**TASK:** Once you have read the records, output them exactly.

**THE DATA:**
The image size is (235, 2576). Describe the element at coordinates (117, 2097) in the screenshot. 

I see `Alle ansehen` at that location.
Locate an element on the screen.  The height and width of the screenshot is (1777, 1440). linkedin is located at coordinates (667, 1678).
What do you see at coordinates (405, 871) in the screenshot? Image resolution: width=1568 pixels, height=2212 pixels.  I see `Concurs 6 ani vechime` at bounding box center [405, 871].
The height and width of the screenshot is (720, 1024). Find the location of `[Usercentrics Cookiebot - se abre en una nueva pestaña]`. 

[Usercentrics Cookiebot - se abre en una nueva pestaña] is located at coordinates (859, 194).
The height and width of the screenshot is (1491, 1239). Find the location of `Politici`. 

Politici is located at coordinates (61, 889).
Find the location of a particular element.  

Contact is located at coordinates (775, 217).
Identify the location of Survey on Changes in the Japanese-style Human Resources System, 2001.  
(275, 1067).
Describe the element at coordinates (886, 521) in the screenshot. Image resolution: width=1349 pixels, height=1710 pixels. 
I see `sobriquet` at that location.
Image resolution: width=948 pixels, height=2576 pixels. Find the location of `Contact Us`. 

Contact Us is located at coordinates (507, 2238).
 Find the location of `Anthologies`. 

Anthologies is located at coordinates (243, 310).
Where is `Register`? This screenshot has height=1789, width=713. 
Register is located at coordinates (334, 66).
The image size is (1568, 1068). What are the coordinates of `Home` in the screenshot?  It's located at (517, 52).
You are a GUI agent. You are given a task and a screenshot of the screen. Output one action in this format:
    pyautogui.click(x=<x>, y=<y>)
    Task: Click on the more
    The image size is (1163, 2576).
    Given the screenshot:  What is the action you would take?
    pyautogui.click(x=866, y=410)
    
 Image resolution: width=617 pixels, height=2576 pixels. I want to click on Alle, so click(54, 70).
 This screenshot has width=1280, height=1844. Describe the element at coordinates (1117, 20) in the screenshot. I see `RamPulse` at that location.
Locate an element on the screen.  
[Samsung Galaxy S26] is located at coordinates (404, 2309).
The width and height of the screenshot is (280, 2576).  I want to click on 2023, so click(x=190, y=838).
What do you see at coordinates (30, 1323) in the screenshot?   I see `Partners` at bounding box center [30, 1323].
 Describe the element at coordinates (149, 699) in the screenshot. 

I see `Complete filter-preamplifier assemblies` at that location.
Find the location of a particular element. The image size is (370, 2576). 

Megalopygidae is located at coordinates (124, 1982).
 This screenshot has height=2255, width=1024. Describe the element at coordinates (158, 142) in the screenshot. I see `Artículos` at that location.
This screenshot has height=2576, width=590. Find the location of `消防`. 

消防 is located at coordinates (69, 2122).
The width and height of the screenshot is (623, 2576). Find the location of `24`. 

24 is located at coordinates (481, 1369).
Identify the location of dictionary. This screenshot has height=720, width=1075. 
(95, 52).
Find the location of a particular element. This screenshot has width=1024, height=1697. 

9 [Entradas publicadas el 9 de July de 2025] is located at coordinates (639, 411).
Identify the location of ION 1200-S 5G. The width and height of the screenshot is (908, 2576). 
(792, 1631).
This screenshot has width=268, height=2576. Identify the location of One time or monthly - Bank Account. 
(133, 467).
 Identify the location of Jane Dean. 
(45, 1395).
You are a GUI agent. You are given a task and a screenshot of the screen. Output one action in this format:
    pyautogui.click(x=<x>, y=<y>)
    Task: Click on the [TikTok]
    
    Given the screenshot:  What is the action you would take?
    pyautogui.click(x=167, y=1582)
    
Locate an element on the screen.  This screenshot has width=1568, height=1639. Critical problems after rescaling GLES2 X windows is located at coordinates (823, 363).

**EXERCISE ANSWER:**
The image size is (235, 2576). Describe the element at coordinates (117, 2097) in the screenshot. 

I see `Alle ansehen` at that location.
Locate an element on the screen.  The height and width of the screenshot is (1777, 1440). linkedin is located at coordinates (667, 1678).
What do you see at coordinates (405, 871) in the screenshot? Image resolution: width=1568 pixels, height=2212 pixels.  I see `Concurs 6 ani vechime` at bounding box center [405, 871].
The height and width of the screenshot is (720, 1024). Find the location of `[Usercentrics Cookiebot - se abre en una nueva pestaña]`. 

[Usercentrics Cookiebot - se abre en una nueva pestaña] is located at coordinates (859, 194).
The height and width of the screenshot is (1491, 1239). Find the location of `Politici`. 

Politici is located at coordinates (61, 889).
Find the location of a particular element.  

Contact is located at coordinates (775, 217).
Identify the location of Survey on Changes in the Japanese-style Human Resources System, 2001.  
(275, 1067).
Describe the element at coordinates (886, 521) in the screenshot. Image resolution: width=1349 pixels, height=1710 pixels. 
I see `sobriquet` at that location.
Image resolution: width=948 pixels, height=2576 pixels. Find the location of `Contact Us`. 

Contact Us is located at coordinates (507, 2238).
 Find the location of `Anthologies`. 

Anthologies is located at coordinates (243, 310).
Where is `Register`? This screenshot has height=1789, width=713. 
Register is located at coordinates (334, 66).
The image size is (1568, 1068). What are the coordinates of `Home` in the screenshot?  It's located at (517, 52).
You are a GUI agent. You are given a task and a screenshot of the screen. Output one action in this format:
    pyautogui.click(x=<x>, y=<y>)
    Task: Click on the more
    The image size is (1163, 2576).
    Given the screenshot:  What is the action you would take?
    pyautogui.click(x=866, y=410)
    
 Image resolution: width=617 pixels, height=2576 pixels. I want to click on Alle, so click(54, 70).
 This screenshot has width=1280, height=1844. Describe the element at coordinates (1117, 20) in the screenshot. I see `RamPulse` at that location.
Locate an element on the screen.  
[Samsung Galaxy S26] is located at coordinates (404, 2309).
The width and height of the screenshot is (280, 2576).  I want to click on 2023, so click(x=190, y=838).
What do you see at coordinates (30, 1323) in the screenshot?   I see `Partners` at bounding box center [30, 1323].
 Describe the element at coordinates (149, 699) in the screenshot. 

I see `Complete filter-preamplifier assemblies` at that location.
Find the location of a particular element. The image size is (370, 2576). 

Megalopygidae is located at coordinates (124, 1982).
 This screenshot has height=2255, width=1024. Describe the element at coordinates (158, 142) in the screenshot. I see `Artículos` at that location.
This screenshot has height=2576, width=590. Find the location of `消防`. 

消防 is located at coordinates (69, 2122).
The width and height of the screenshot is (623, 2576). Find the location of `24`. 

24 is located at coordinates (481, 1369).
Identify the location of dictionary. This screenshot has height=720, width=1075. 
(95, 52).
Find the location of a particular element. This screenshot has width=1024, height=1697. 

9 [Entradas publicadas el 9 de July de 2025] is located at coordinates (639, 411).
Identify the location of ION 1200-S 5G. The width and height of the screenshot is (908, 2576). 
(792, 1631).
This screenshot has width=268, height=2576. Identify the location of One time or monthly - Bank Account. 
(133, 467).
 Identify the location of Jane Dean. 
(45, 1395).
You are a GUI agent. You are given a task and a screenshot of the screen. Output one action in this format:
    pyautogui.click(x=<x>, y=<y>)
    Task: Click on the [TikTok]
    
    Given the screenshot:  What is the action you would take?
    pyautogui.click(x=167, y=1582)
    
Locate an element on the screen.  This screenshot has width=1568, height=1639. Critical problems after rescaling GLES2 X windows is located at coordinates (823, 363).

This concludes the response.